Activists Reiterate Appeal For Stronger Action To Shut Down Berks
A coalition of activists intent on shutting down the Berks County Residential Center is trying to convince Governor Tom Wolf to take more extreme action on the issue.
All summer, they’ve held regular rallies at the state Capitol in an effort to drive their point home. And at the latest one on Monday they renewed their call for Wolf to issue an Emergency Removal Order.
Berks is one of three facilities operated by the federal government to hold undocumented migrant families. The smallest of the three—and the only one not in Texas—it has a maximum capacity under 100 people.

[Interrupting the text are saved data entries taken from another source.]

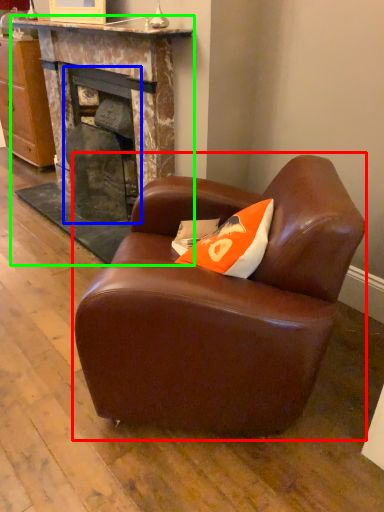 Question: Considering the real-world distances, which object is closest to chair (highlighted by a red box)? fireplace (highlighted by a blue box) or fireplace (highlighted by a green box).

Choices:
 (A) fireplace
 (B) fireplace

Answer: (B) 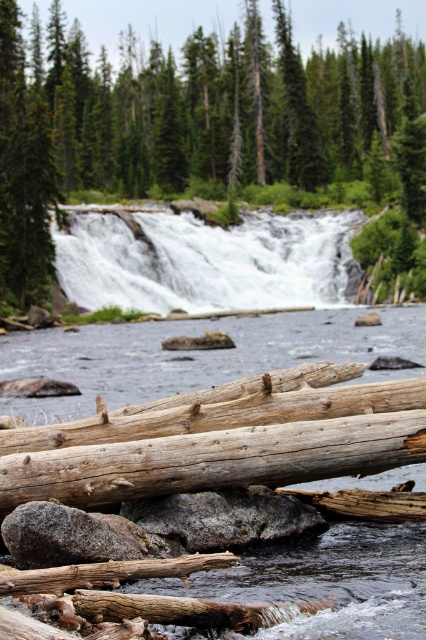 Question: Considering the relative positions of green textured tree at upper center and gray rough rock at lower left in the image provided, where is green textured tree at upper center located with respect to gray rough rock at lower left?

Choices:
 (A) below
 (B) above

Answer: (B)

Question: Which of the following is the closest to the observer?

Choices:
 (A) green textured tree at upper center
 (B) gray rough rock at lower left
 (C) white frothy water at center

Answer: (B)

Question: Which point is farther from the camera taking this photo?

Choices:
 (A) (109, 554)
 (B) (256, 230)

Answer: (B)

Question: Considering the real-world distances, which object is closest to the weathered wood log at lower center?

Choices:
 (A) green textured tree at upper center
 (B) gray rough rock at lower left
 (C) green matte tree at upper left
 (D) rough gray rock at center

Answer: (D)

Question: Does white frothy water at center have a lesser width compared to green matte tree at upper left?

Choices:
 (A) yes
 (B) no

Answer: (B)

Question: Considering the relative positions of rough gray rock at center and gray rough rock at lower left in the image provided, where is rough gray rock at center located with respect to gray rough rock at lower left?

Choices:
 (A) right
 (B) left

Answer: (A)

Pennsylvania’s Department of Human Services already declined to renew the center’s federal license in 2016. But a federal judge ordered it reinstated, and the situation has been at a legal standstill since.
Wolf has said while he opposes family detention, there’s not much else he can do. And spokespeople say he can’t issue an Emergency Removal Order because there’s no immediate danger in the center.
Desi Burnette, with the Movement of Immigrant Leaders in Pennsylvania, said that’s debatable.
“I’ll just leave it to your listeners,” she said in an interview. “Do you think it’s normal to imprison children who are here seeking asylum?”
If Berks were shut down, detainees would still be in federal custody.
Ralliers acknowledged, it’s unclear what would happen to them. They may be placed in the community while awaiting processing. Or they could be deported, or not moved at all.
Coalition organizers said whatever the outcome, long-term detention is unacceptable.